Ontem assisti ao show do grupo Pouca Vogal, no complexo esportivo da Univates, em Lajeado. “Grupo” é apenas uma maneira de dizer, pois trata-se de um duo formado por Duca Leindecker e Humberto Gessinger, que logo de saída decreta ser esta a menor banda do rock gaúcho.
Pois é, o rock gaúcho… Veja como somos mesmo peculiares aqui ao sul do mundo: temos até uma denominação para o nosso rock. E ontem estávamos diante de duas de suas figuras mais importantes.
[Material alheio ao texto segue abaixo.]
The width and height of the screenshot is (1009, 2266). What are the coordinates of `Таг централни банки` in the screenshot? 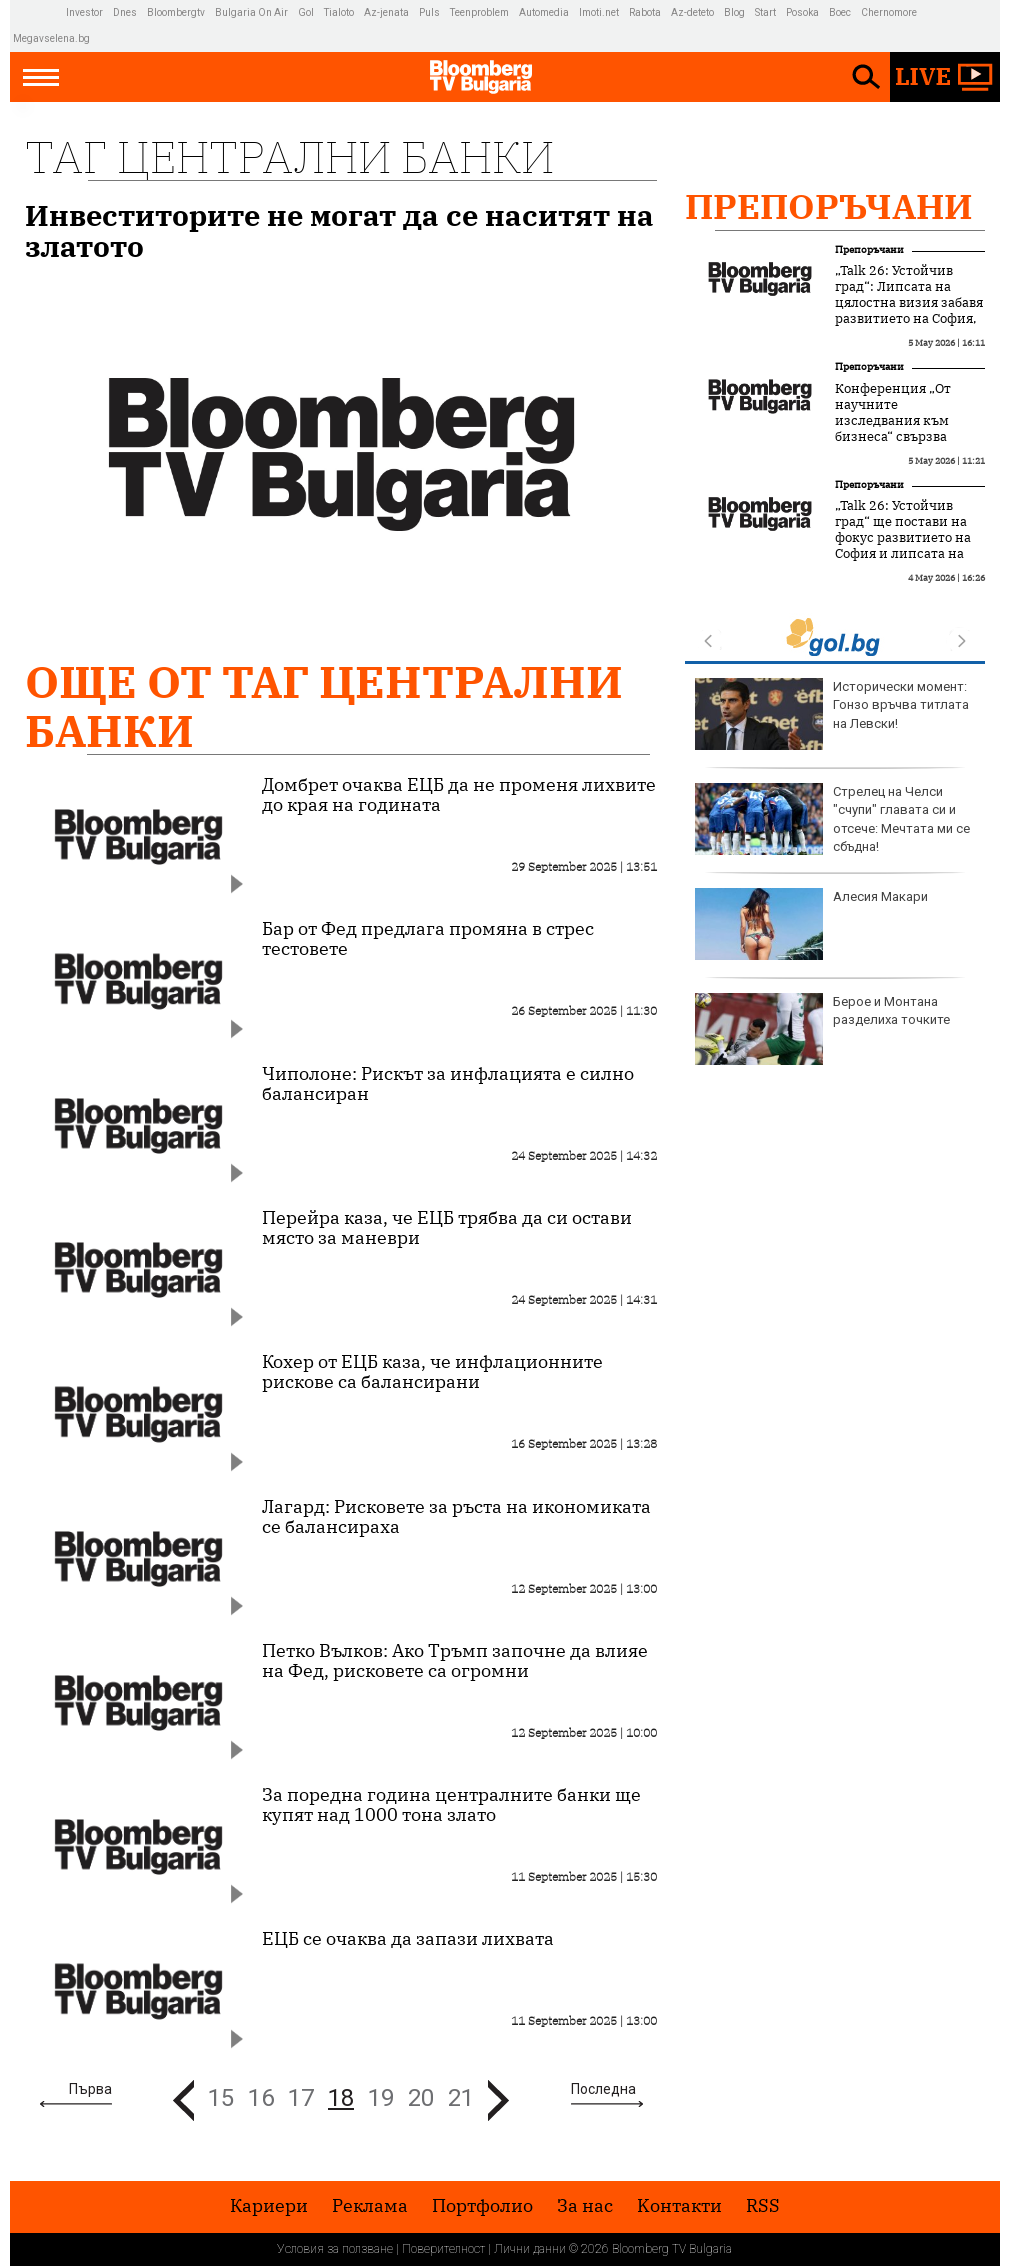 It's located at (289, 156).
Humberto Gessinger e seus Engenheiros conquistaram o Brasil em épocas em que sim, uma banda de rock podia ter suas músicas cantadas por toda a nação, possuir fã clubes mais numerosos longe de sua própria casa. Uma época em que no programa Fantástico era lançado em rede nacional o clipe dos Engenheiros do Hawaii (uma de minhas lembranças mais claras da infância).
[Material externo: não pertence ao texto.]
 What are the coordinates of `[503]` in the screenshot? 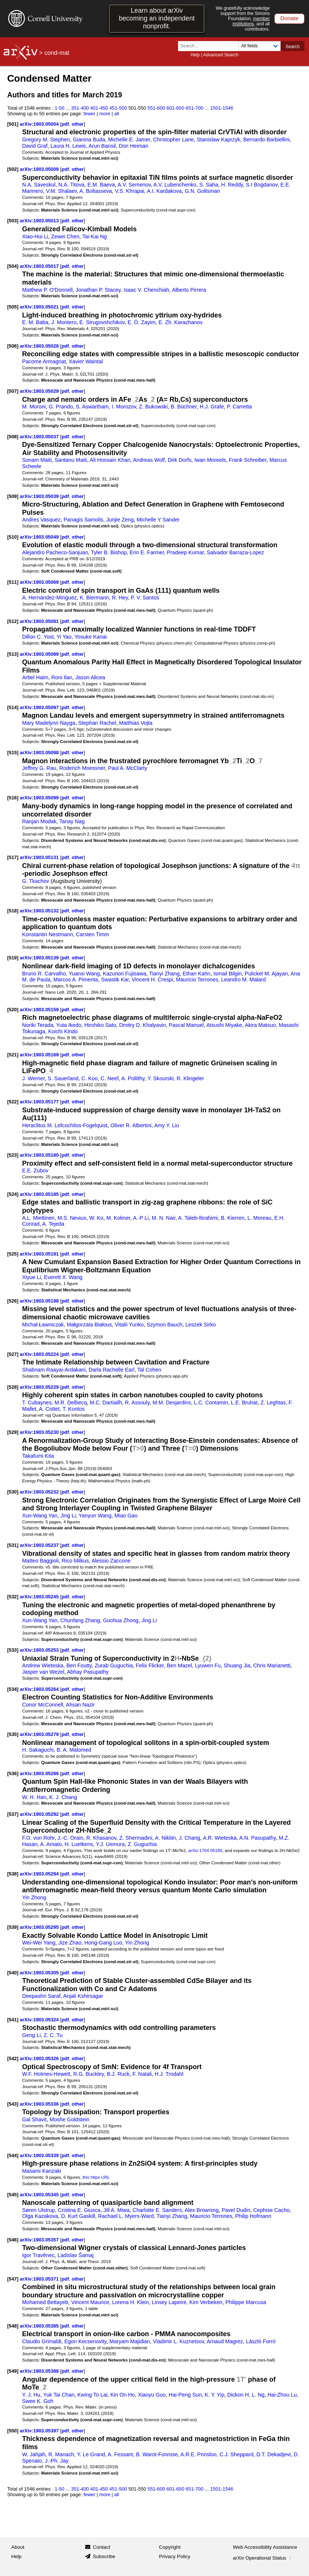 It's located at (12, 220).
Nem entro no mérito de suas letras e suas famigeradas frases. Alguém que consegue fazer com que multidões cantem a complexidade de suas composições já disse ao que veio.
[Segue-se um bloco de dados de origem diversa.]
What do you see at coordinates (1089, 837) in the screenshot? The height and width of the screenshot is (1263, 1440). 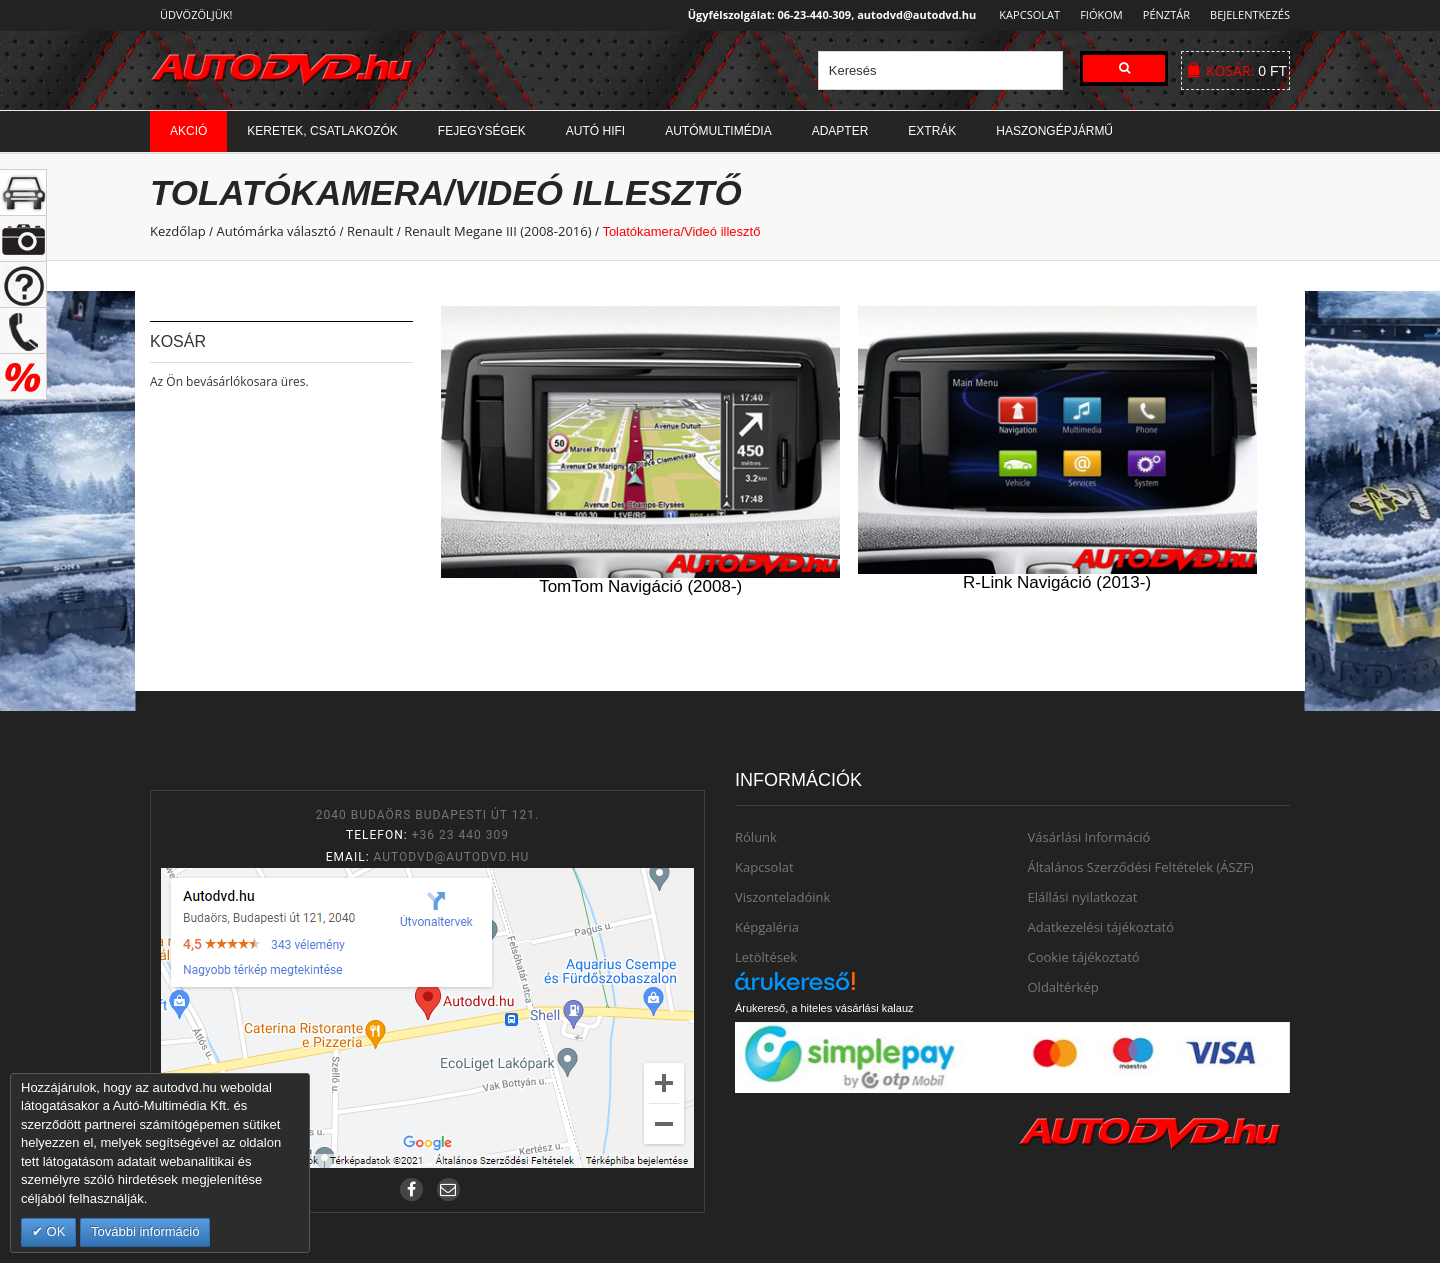 I see `Vásárlási Információ` at bounding box center [1089, 837].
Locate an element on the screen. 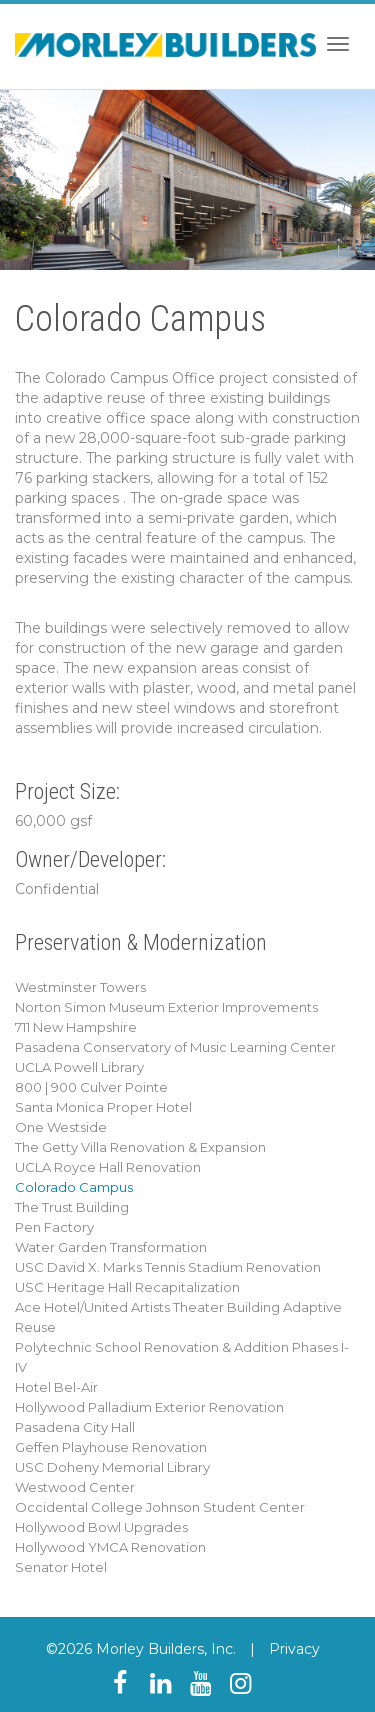 This screenshot has height=1712, width=375. Westminster Towers is located at coordinates (80, 987).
Unindo-se a Humberto, outro importante personagem do nosso rock, Duca Leindecker, que com o seu Cidadão Quem também marcou vários hits na mente de todos nós.
E basicamente, é essa a linha condutora do espetáculo: entre uma e outra bela parceria dos dois, fruto do Pouca Vogal, eles basicamente apresentam o que todos almejam ouvir – canções de suas ex-bandas.
Mas eles surpreendem ao não apresentar um show que poderia facilmente cair no lugar comum daquela combinação banquinho-voz-violão. Os dois se desdobram em todas as músicas, pois além de mostrar novas roupagens para consagradas canções, executam vários instrumentos ao mesmo tempo. Duca, além de tocar violão ou sua guitarra semi-acústica, com os pés, mantém a levada de um gauchíssimo bombo legüero e de um pandeiro. Humberto, conhecido multi-instrumentista, além do violão e da viola caipira, faz o som do contrabaixo e de efeitos percussivos com seus pés. Na parte final do show, surpreende mais uma vez, ao empunhar uma sanfona e proporcionar arranjos novos a velhos clássicos.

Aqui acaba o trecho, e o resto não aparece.